The problem with that is that this is all rather ‘standard’. When you already have a fully customized Prometheus/Grafana setup in Rancher 1, such as we do, it seems a waste to throw this out the window. The journey from a Rancher 1 ‘cattle’ Prometheus/Grafana to Rancher 2 K8s went very smooth and was fairly easy.
However, with Prometheus, you historically would have to edit the prometheus.yaml file every time you want to scrape a new application, unless you had already added your own custom discovery tool as a scrape.
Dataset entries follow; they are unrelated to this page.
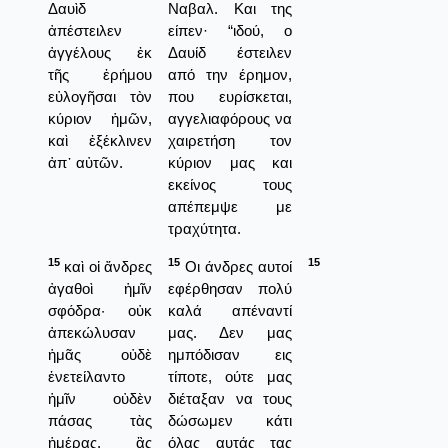
Δαυὶδ
Ναβαλ. Και της
ἀπέστειλεν
είπεν· “ιδού, ο
ἀγγέλους ἐκ
Δαυίδ έστειλεν
τῆς ἐρήμου
από την έρημον,
εὐλογῆσαι τὸν
που ευρίσκεται,
κύριον ἡμῶν,
αγγελιαφόρους να
καὶ ἐξέκλινεν
χαιρετήση τον
ἀπ᾿ αὐτῶν.
κύριον μας και
εκείνος τους
απέπεμψε με
τραχύτητα.
15
15
15
καὶ οἱ ἄνδρες
Οι άνδρες αυτοί
ἀγαθοὶ ἡμῖν
εφέρθησαν πολύ
σφόδρα· οὐκ
καλά απέναντί
ἀπεκώλυσαν
μας. Δεν μας
ἡμᾶς οὐδὲ
ημπόδισαν εις
ἐνετείλαντο
τίποτε, ούτε μας
ἡμῖν οὐδὲν
διέταξαν να τους
πάσας τὰς
δώσωμεν κάτι
ἡμέρας, ἃς
όλας αυτάς τας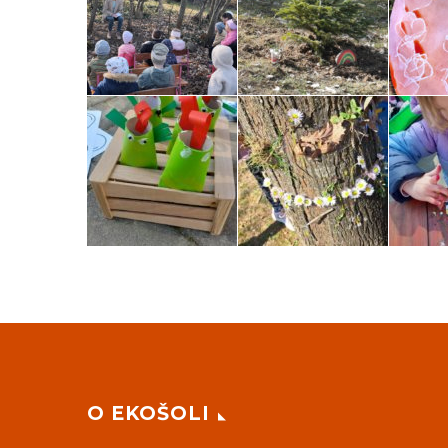
O EKOŠOLI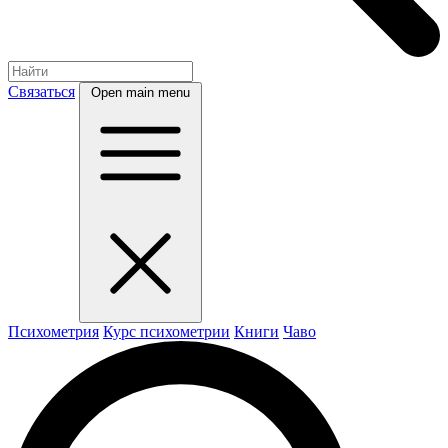
Связаться
Open main menu
Психометрия
Курс психометрии
Книги
Чаво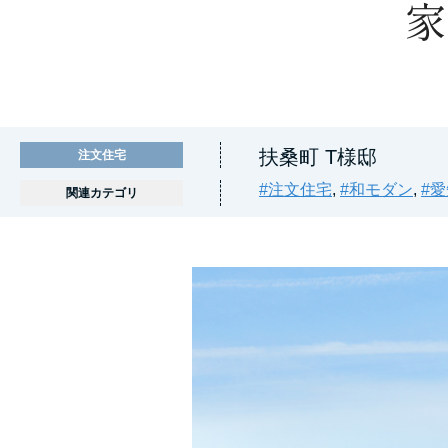
家
扶桑町 T様邸
注文住宅
#注文住宅
,
#和モダン
,
#
関連カテゴリ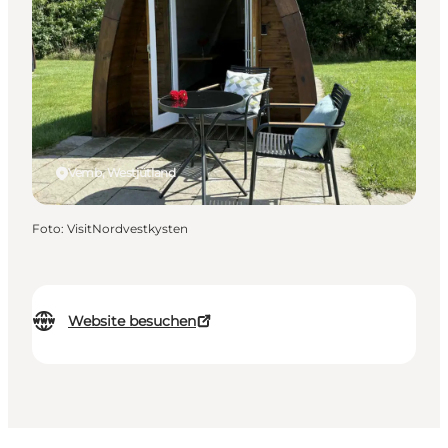
Vemb, Westjütland
Foto
:
VisitNordvestkysten
Website besuchen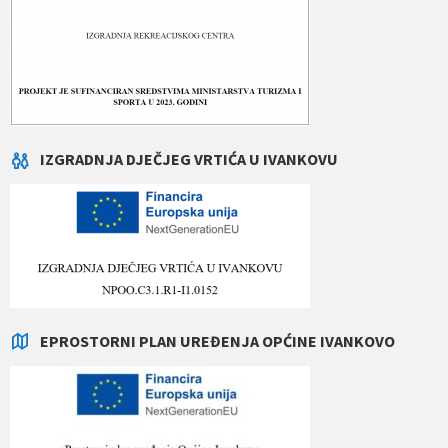
IZGRADNJA DJEČJEG VRTIĆA U IVANKOVU
EPROSTORNI PLAN UREĐENJA OPĆINE IVANKOVO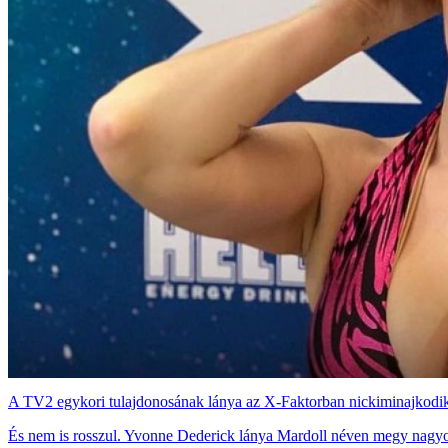
A TV2 egykori tulajdonosának lánya az X-Faktorban nickiminajkodi
És nem is rosszul. Yvonne Dederick lánya Mardoll néven megy nagyo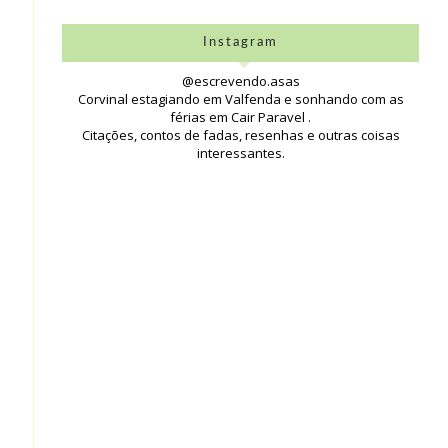
Instagram
@escrevendo.asas
Corvinal estagiando em Valfenda e sonhando com as
férias em Cair Paravel .
Citações, contos de fadas, resenhas e outras coisas
interessantes.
Fixing the incomplete data with auto-discovery
A problem that I faced with directly scraping a Longhorn and Spring Boot (or any other) Service in K8s, is that only one of the many backend pods behind that Service is scraped. So, you end up with incomplete data in Prometheus and hence incomplete data in your dashboards in Grafana. In Prometheus, you can see that only one of three existing Longhorn endpoints is scraped.

In Grafana, you can see that there is only one node accounted for and the other two are reported as ‘Failed Nodes’. To make matters worse, only one of seven volumes is reported at ‘Total Number of Volumes’.

This is where auto-discovery of Kubernetes endpoint services comes in as a true savior. Many web pages describe the various aspects of scraping, but I found none of them complete and others had critical errors.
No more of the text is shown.